YOUR OBJECTIVE
Reproduce the entries exactly.

Collection entries:
╔══

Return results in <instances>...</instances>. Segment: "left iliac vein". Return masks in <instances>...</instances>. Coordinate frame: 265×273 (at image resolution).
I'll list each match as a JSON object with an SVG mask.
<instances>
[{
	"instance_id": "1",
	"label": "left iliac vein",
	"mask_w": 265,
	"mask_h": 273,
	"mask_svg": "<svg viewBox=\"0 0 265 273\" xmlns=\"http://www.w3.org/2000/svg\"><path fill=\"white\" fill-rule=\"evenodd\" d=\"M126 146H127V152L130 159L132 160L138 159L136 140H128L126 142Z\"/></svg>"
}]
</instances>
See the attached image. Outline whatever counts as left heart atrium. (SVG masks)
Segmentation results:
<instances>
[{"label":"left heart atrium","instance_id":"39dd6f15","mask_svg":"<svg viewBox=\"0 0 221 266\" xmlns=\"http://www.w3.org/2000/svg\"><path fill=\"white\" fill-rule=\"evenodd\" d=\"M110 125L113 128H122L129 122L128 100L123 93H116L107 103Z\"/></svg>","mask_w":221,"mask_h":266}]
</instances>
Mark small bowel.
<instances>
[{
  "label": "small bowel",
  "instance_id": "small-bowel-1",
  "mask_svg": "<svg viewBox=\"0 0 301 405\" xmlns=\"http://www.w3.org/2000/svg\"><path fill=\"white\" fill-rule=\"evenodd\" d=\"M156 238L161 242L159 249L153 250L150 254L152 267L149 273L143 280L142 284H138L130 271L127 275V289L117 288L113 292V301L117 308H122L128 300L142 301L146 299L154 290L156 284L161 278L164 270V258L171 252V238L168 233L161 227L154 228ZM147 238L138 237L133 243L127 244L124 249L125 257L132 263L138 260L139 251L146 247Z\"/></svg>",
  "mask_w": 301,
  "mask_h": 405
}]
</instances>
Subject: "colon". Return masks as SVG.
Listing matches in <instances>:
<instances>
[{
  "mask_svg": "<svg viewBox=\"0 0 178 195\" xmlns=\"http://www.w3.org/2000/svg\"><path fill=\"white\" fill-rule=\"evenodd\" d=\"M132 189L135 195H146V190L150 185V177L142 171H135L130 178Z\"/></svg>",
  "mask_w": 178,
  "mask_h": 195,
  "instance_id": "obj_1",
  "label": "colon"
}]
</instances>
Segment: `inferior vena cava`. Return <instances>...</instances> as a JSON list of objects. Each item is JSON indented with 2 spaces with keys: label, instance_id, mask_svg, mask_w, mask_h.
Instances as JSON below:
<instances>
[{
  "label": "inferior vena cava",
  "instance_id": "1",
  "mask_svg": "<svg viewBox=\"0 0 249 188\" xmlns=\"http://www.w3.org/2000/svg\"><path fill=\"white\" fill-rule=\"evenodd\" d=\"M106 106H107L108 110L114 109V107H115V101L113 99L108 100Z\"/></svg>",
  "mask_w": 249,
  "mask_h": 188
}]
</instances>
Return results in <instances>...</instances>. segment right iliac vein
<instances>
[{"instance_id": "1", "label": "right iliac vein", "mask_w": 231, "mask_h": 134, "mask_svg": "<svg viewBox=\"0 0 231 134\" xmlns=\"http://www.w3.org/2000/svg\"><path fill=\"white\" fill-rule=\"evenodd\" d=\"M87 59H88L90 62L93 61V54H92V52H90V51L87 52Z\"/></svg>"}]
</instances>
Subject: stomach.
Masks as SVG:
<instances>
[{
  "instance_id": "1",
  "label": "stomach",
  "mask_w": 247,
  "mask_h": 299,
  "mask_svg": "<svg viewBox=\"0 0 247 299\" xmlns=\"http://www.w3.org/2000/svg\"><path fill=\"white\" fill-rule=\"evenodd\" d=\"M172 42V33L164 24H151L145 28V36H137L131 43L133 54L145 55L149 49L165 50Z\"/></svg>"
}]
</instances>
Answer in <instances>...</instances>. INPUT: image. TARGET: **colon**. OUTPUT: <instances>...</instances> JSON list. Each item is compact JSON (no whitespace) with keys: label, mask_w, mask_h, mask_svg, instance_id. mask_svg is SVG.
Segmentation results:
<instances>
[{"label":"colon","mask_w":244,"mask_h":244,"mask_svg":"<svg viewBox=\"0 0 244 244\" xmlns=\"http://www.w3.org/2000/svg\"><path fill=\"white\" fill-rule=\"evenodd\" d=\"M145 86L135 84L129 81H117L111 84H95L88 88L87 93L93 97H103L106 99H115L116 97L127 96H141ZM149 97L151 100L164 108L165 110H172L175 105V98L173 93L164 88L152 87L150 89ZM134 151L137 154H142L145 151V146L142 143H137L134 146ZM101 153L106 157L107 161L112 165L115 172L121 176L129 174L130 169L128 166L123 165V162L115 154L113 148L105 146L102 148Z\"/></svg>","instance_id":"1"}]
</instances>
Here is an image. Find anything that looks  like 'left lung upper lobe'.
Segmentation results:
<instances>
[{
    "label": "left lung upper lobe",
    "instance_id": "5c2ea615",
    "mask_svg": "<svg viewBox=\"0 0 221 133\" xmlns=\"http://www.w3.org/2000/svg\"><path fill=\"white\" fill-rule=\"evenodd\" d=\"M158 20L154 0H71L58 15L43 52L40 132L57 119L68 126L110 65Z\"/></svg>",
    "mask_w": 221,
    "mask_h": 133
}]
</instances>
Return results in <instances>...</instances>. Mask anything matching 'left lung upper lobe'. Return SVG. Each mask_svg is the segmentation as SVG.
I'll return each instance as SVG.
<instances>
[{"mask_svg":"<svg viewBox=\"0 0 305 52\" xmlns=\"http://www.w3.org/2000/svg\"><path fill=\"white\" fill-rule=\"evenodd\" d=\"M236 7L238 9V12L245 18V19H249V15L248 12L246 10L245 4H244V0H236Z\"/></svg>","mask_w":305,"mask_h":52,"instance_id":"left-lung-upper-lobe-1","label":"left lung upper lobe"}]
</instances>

╚══

ANSWER SECTION
Return results in <instances>...</instances>. Segment: "left iliac vein". Return masks in <instances>...</instances>. Coordinate frame: 265×273 (at image resolution).
I'll list each match as a JSON object with an SVG mask.
<instances>
[{
	"instance_id": "1",
	"label": "left iliac vein",
	"mask_w": 265,
	"mask_h": 273,
	"mask_svg": "<svg viewBox=\"0 0 265 273\" xmlns=\"http://www.w3.org/2000/svg\"><path fill=\"white\" fill-rule=\"evenodd\" d=\"M126 146H127V152L130 159L132 160L138 159L136 140H128L126 142Z\"/></svg>"
}]
</instances>
See the attached image. Outline whatever counts as left heart atrium. (SVG masks)
Segmentation results:
<instances>
[{"label":"left heart atrium","instance_id":"39dd6f15","mask_svg":"<svg viewBox=\"0 0 221 266\" xmlns=\"http://www.w3.org/2000/svg\"><path fill=\"white\" fill-rule=\"evenodd\" d=\"M110 125L113 128H122L129 122L128 100L123 93H116L107 103Z\"/></svg>","mask_w":221,"mask_h":266}]
</instances>
Mark small bowel.
<instances>
[{
  "label": "small bowel",
  "instance_id": "small-bowel-1",
  "mask_svg": "<svg viewBox=\"0 0 301 405\" xmlns=\"http://www.w3.org/2000/svg\"><path fill=\"white\" fill-rule=\"evenodd\" d=\"M156 238L161 242L159 249L153 250L150 254L152 267L149 273L143 280L142 284H138L130 271L127 275V289L117 288L113 292V301L117 308H122L128 300L142 301L146 299L154 290L156 284L161 278L164 270V258L171 252V238L168 233L161 227L154 228ZM147 238L138 237L133 243L127 244L124 249L125 257L132 263L138 260L139 251L146 247Z\"/></svg>",
  "mask_w": 301,
  "mask_h": 405
}]
</instances>
Subject: "colon". Return masks as SVG.
Listing matches in <instances>:
<instances>
[{
  "mask_svg": "<svg viewBox=\"0 0 178 195\" xmlns=\"http://www.w3.org/2000/svg\"><path fill=\"white\" fill-rule=\"evenodd\" d=\"M132 189L135 195H146V190L150 185V177L142 171H135L130 178Z\"/></svg>",
  "mask_w": 178,
  "mask_h": 195,
  "instance_id": "obj_1",
  "label": "colon"
}]
</instances>
Segment: `inferior vena cava`. Return <instances>...</instances> as a JSON list of objects. Each item is JSON indented with 2 spaces with keys: label, instance_id, mask_svg, mask_w, mask_h.
Instances as JSON below:
<instances>
[{
  "label": "inferior vena cava",
  "instance_id": "1",
  "mask_svg": "<svg viewBox=\"0 0 249 188\" xmlns=\"http://www.w3.org/2000/svg\"><path fill=\"white\" fill-rule=\"evenodd\" d=\"M106 106H107L108 110L114 109V107H115V101L113 99L108 100Z\"/></svg>",
  "mask_w": 249,
  "mask_h": 188
}]
</instances>
Return results in <instances>...</instances>. segment right iliac vein
<instances>
[{"instance_id": "1", "label": "right iliac vein", "mask_w": 231, "mask_h": 134, "mask_svg": "<svg viewBox=\"0 0 231 134\" xmlns=\"http://www.w3.org/2000/svg\"><path fill=\"white\" fill-rule=\"evenodd\" d=\"M87 59H88L90 62L93 61V54H92V52H90V51L87 52Z\"/></svg>"}]
</instances>
Subject: stomach.
Masks as SVG:
<instances>
[{
  "instance_id": "1",
  "label": "stomach",
  "mask_w": 247,
  "mask_h": 299,
  "mask_svg": "<svg viewBox=\"0 0 247 299\" xmlns=\"http://www.w3.org/2000/svg\"><path fill=\"white\" fill-rule=\"evenodd\" d=\"M172 42V33L164 24H151L145 28V36H137L131 43L133 54L145 55L149 49L165 50Z\"/></svg>"
}]
</instances>
Answer in <instances>...</instances>. INPUT: image. TARGET: **colon**. OUTPUT: <instances>...</instances> JSON list. Each item is compact JSON (no whitespace) with keys: label, mask_w, mask_h, mask_svg, instance_id. mask_svg is SVG.
Segmentation results:
<instances>
[{"label":"colon","mask_w":244,"mask_h":244,"mask_svg":"<svg viewBox=\"0 0 244 244\" xmlns=\"http://www.w3.org/2000/svg\"><path fill=\"white\" fill-rule=\"evenodd\" d=\"M145 86L135 84L129 81H117L111 84H95L88 88L87 93L93 97H103L106 99H115L116 97L127 96H141ZM149 97L151 100L164 108L165 110H172L175 105V98L173 93L164 88L152 87L150 89ZM134 151L137 154H142L145 151V146L142 143H137L134 146ZM101 153L106 157L107 161L112 165L115 172L121 176L129 174L130 169L128 166L123 165V162L115 154L113 148L105 146L102 148Z\"/></svg>","instance_id":"1"}]
</instances>
Here is an image. Find anything that looks  like 'left lung upper lobe'.
Segmentation results:
<instances>
[{
    "label": "left lung upper lobe",
    "instance_id": "5c2ea615",
    "mask_svg": "<svg viewBox=\"0 0 221 133\" xmlns=\"http://www.w3.org/2000/svg\"><path fill=\"white\" fill-rule=\"evenodd\" d=\"M158 20L154 0H71L58 15L43 52L40 132L57 119L68 126L110 65Z\"/></svg>",
    "mask_w": 221,
    "mask_h": 133
}]
</instances>
Return results in <instances>...</instances>. Mask anything matching 'left lung upper lobe'. Return SVG. Each mask_svg is the segmentation as SVG.
I'll return each instance as SVG.
<instances>
[{"mask_svg":"<svg viewBox=\"0 0 305 52\" xmlns=\"http://www.w3.org/2000/svg\"><path fill=\"white\" fill-rule=\"evenodd\" d=\"M236 7L238 9V12L245 18V19H249V15L248 12L246 10L245 4H244V0H236Z\"/></svg>","mask_w":305,"mask_h":52,"instance_id":"left-lung-upper-lobe-1","label":"left lung upper lobe"}]
</instances>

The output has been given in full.